**What you should do:** The material below includes pictures; leave them out and return only the lines between the line containing "Бесплатная диагностика производится" and the line containing "Шкурупій: сучасний", inclusive, word for word.

**Records for processing:**
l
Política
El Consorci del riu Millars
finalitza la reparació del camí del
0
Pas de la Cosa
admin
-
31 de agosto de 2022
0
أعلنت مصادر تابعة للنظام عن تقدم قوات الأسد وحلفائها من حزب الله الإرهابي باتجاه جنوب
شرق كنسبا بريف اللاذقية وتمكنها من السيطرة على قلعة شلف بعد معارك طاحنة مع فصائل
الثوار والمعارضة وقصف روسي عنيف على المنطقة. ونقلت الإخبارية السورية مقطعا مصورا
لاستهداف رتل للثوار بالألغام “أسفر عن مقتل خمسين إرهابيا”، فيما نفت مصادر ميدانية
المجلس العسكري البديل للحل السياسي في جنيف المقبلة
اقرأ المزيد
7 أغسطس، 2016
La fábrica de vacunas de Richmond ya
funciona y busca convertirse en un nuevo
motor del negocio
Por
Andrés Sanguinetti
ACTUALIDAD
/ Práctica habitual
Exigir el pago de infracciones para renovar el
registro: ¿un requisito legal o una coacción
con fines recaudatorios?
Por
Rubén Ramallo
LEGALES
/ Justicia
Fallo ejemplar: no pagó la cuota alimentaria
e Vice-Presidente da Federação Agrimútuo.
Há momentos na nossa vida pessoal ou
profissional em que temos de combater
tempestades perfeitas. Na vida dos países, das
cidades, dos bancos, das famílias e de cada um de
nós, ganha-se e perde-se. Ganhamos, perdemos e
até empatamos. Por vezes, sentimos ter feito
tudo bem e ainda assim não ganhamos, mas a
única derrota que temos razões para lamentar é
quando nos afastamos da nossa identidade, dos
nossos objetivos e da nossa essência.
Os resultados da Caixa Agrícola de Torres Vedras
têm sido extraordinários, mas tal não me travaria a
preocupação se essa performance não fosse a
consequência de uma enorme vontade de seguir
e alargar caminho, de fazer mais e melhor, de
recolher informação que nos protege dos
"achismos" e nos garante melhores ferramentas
...
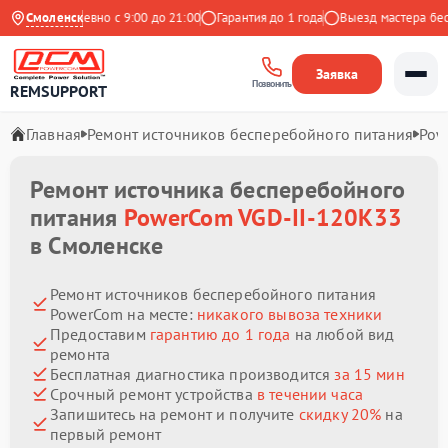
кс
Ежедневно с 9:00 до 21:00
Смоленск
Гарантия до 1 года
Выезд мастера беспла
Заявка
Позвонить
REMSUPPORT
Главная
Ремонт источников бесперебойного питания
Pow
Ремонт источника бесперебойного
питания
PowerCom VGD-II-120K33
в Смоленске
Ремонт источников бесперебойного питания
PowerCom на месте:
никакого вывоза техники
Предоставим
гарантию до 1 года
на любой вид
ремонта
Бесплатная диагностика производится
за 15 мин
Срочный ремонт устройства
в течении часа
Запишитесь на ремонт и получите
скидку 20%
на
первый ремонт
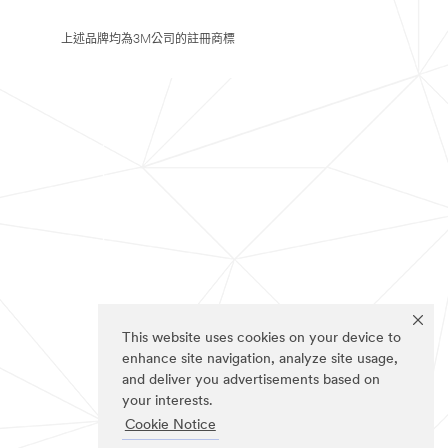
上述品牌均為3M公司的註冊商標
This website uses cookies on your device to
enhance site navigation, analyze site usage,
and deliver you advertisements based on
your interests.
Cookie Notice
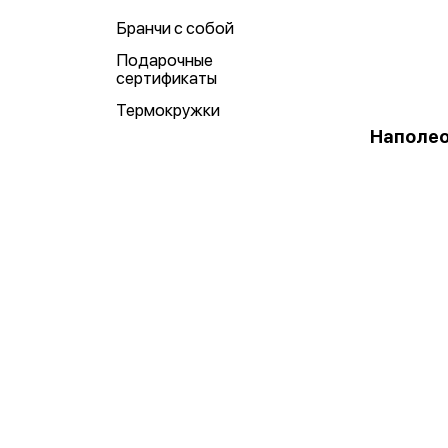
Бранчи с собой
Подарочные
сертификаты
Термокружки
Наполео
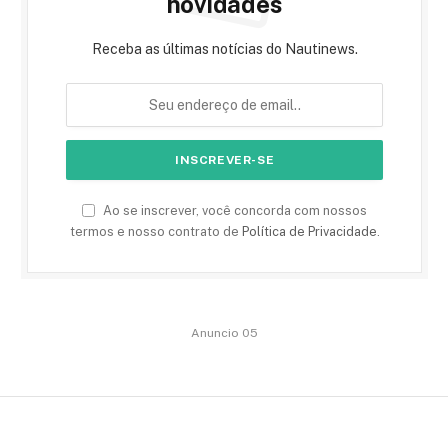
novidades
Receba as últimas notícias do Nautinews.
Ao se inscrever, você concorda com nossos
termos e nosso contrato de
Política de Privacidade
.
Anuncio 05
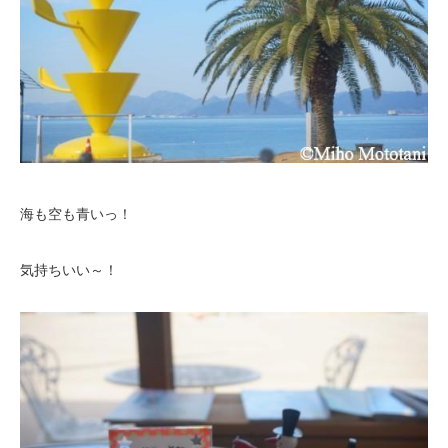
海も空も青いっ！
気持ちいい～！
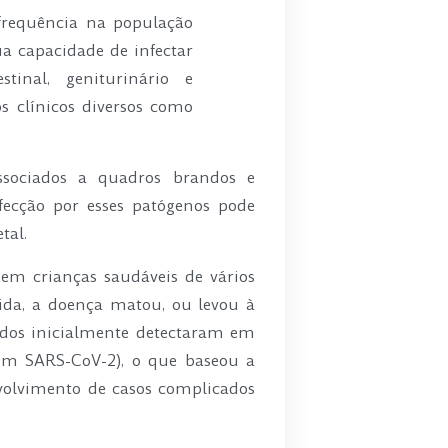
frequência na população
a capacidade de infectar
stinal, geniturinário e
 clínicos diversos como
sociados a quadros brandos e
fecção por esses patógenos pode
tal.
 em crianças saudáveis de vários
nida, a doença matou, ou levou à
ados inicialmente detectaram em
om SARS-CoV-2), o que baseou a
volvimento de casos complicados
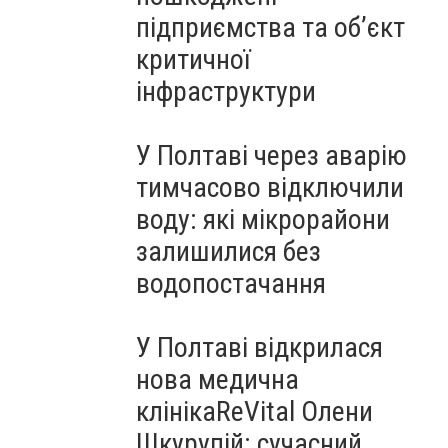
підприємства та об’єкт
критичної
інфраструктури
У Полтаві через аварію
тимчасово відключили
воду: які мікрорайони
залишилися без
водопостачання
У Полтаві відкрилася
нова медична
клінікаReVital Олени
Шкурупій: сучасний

**Answer box:**
Бесплатная диагностика производится
за 15 мин
Срочный ремонт устройства
в течении часа
Запишитесь на ремонт и получите
скидку 20%
на
первый ремонт
上述品牌均為3M公司的註冊商標
This website uses cookies on your device to
enhance site navigation, analyze site usage,
and deliver you advertisements based on
your interests.
Cookie Notice
Бранчи с собой
Подарочные
сертификаты
Термокружки
Наполео
novidades
Receba as últimas notícias do Nautinews.
Ao se inscrever, você concorda com nossos
termos e nosso contrato de
Política de Privacidade
.
Anuncio 05
海も空も青いっ！
気持ちいい～！
frequência na população
a capacidade de infectar
stinal, geniturinário e
 clínicos diversos como
sociados a quadros brandos e
fecção por esses patógenos pode
tal.
 em crianças saudáveis de vários
nida, a doença matou, ou levou à
ados inicialmente detectaram em
om SARS-CoV-2), o que baseou a
volvimento de casos complicados
підприємства та об’єкт
критичної
інфраструктури
У Полтаві через аварію
тимчасово відключили
воду: які мікрорайони
залишилися без
водопостачання
У Полтаві відкрилася
нова медична
клінікаReVital Олени
Шкурупій: сучасний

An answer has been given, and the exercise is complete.